This entire thread is like a bizarro universe, because you are a good cook and I am a terrible cook, yet potato cakes are one of the very few things I make that consistently turn out well without much effort.
I just melt butter in a frying pan, take the mashed potatoes out of the refrigerator, grab a hunk and form it into a patty, then drop it into the pan. I’ve been doing it for 40+ years and never had them turn liquid or ooze.
MRS. STAHL’S CLOSED? Man, I used to make a whole meal out of one knish. I haven’t lived in New York in a long time, though.
Wow. That place had been there since the Depression.

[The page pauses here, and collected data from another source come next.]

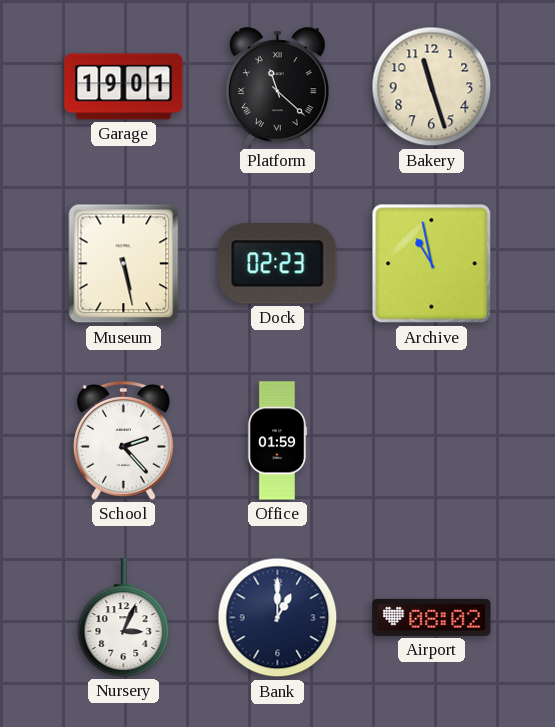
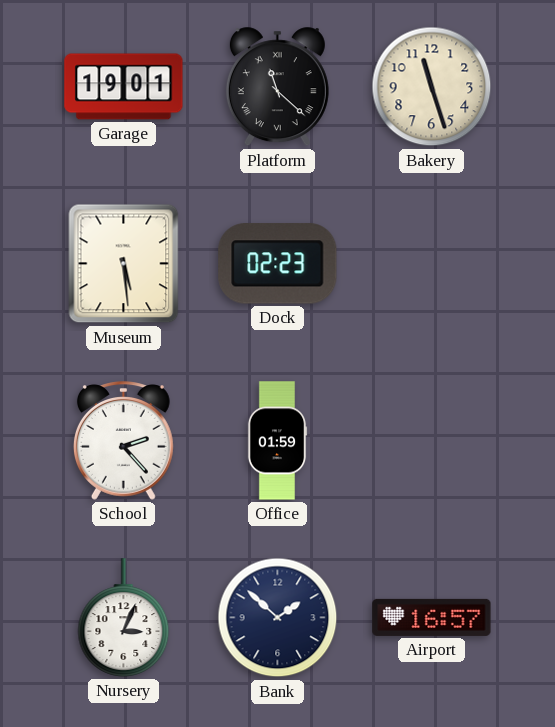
Museum: 5:28 -> 5:29
Archive: 10:58 -> none
Bank: 1:00 -> 1:52
Airport: 08:02 -> 16:57
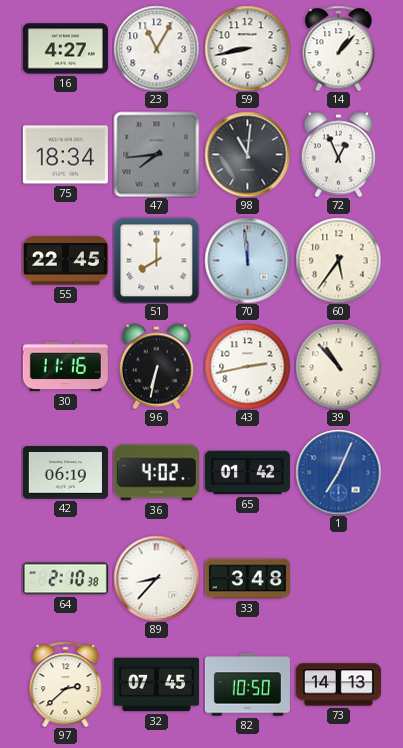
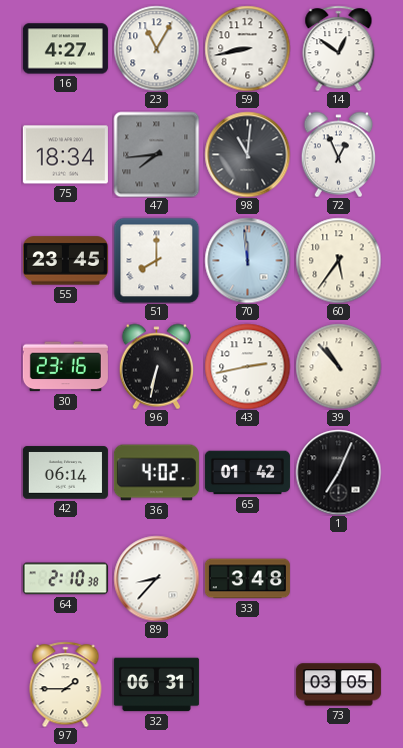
14: 1:07 -> 12:51
55: 22:45 -> 23:45
30: 11:16 -> 23:16
42: 06:19 -> 06:14
1 dial: blue -> black
97: 2:38 -> 1:45
32: 07:45 -> 06:31
82: 10:50 -> none
73: 14:13 -> 03:05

When I make a knishes, I usually make pretty big ones, and don’t serve them as a side. I’ll serve two different cooked vegetables, a salad, and a plate of cheeses. So the knish is sort of the main course. We’re vegetarians, though, so we make all sorts of meatless meals that don’t just sub some fake meat in for the meat course. Anyway, that’s why I don’t mind putting time into them. I make extras and eat them for lunch with a glass of milk and fruit for days.
RivkahChaya: Yes, it closed about three years ago. The corner building is now a Subway chain sandwich shop, if you can believe it. Yonah Schimmel still carries on on Houston Street, Manhattan, though. Just a block from Katz’s deli, so you can also indulge in a nice brisket sandwich or a bowl of matzoh ball soup.
You don’t chop your cooked veggies INTO the knishes? My favorites at Mrs. Stahl’s were the spinach-potato and the broccoli-potato. The kasha knish was really good, too, but dry…you needed to make some kind of sauce or gravy to go with it.
And damn, I didn’t know about Mrs. Stahl’s either. If I returned to NYC today, I wonder how much I’d recognize. But glad to know Yonah Schimmel is still on Houston.
If you enjoy Starbuck’s coffee, Rite-Aid drugstores, and the Bank of America, you’ll be delighted.
A lot of Manhattan depresses the ever-lovin’ shit out of me these days, having come here in the days of quirky little bookshops, record stores, diners, butchers, bakers, candlestick makers, etc. No one can afford rents any more.
Hm. Possibly your mash is just too wet to start with - maybe squeeze it through cheesecloth and then chill again? Being faster with your handling so it doesn’t warm up before cooking might help; and make sure the pan isn’t overcrowded. Seems to me that your ‘medium low’ is too low - 15 minutes each side is too long I reckon - should be about 5.